## Task goal
Find the string "Erinnerungskultur" in the records. Copy each line that has it.

## Record excerpts
= = = =

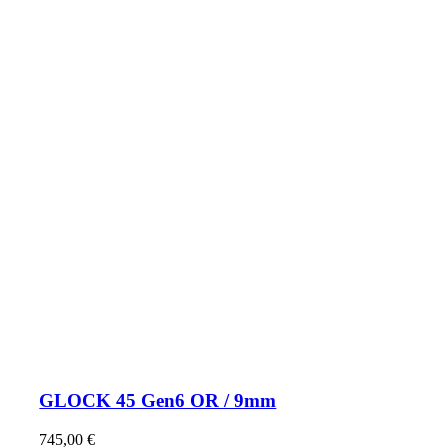
GLOCK 45 Gen6 OR / 9mm
745,00
€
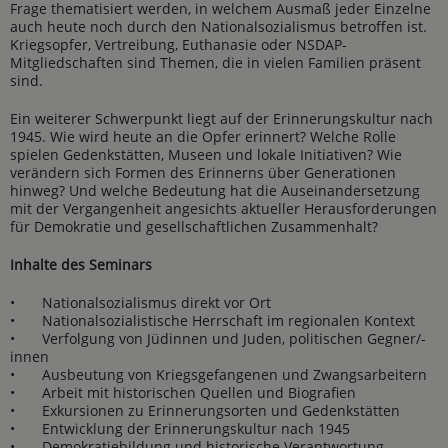
Frage thematisiert werden, in welchem Ausmaß jeder Einzelne
auch heute noch durch den Nationalsozialismus betroffen ist.
Kriegsopfer, Vertreibung, Euthanasie oder NSDAP-
Mitgliedschaften sind Themen, die in vielen Familien präsent
sind.
Ein weiterer Schwerpunkt liegt auf der Erinnerungskultur nach
1945. Wie wird heute an die Opfer erinnert? Welche Rolle
spielen Gedenkstätten, Museen und lokale Initiativen? Wie
verändern sich Formen des Erinnerns über Generationen
hinweg? Und welche Bedeutung hat die Auseinandersetzung
mit der Vergangenheit angesichts aktueller Herausforderungen
für Demokratie und gesellschaftlichen Zusammenhalt?
Inhalte des Seminars
•
Nationalsozialismus direkt vor Ort
•
Nationalsozialistische Herrschaft im regionalen Kontext
•
Verfolgung von Jüdinnen und Juden, politischen Gegner/-
innen
•
Ausbeutung von Kriegsgefangenen und Zwangsarbeitern
•
Arbeit mit historischen Quellen und Biografien
•
Exkursionen zu Erinnerungsorten und Gedenkstätten
•
Entwicklung der Erinnerungskultur nach 1945
•
Demokratiebildung und historische Verantwortung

= = = =

## Solved exercise
Ein weiterer Schwerpunkt liegt auf der Erinnerungskultur nach
Entwicklung der Erinnerungskultur nach 1945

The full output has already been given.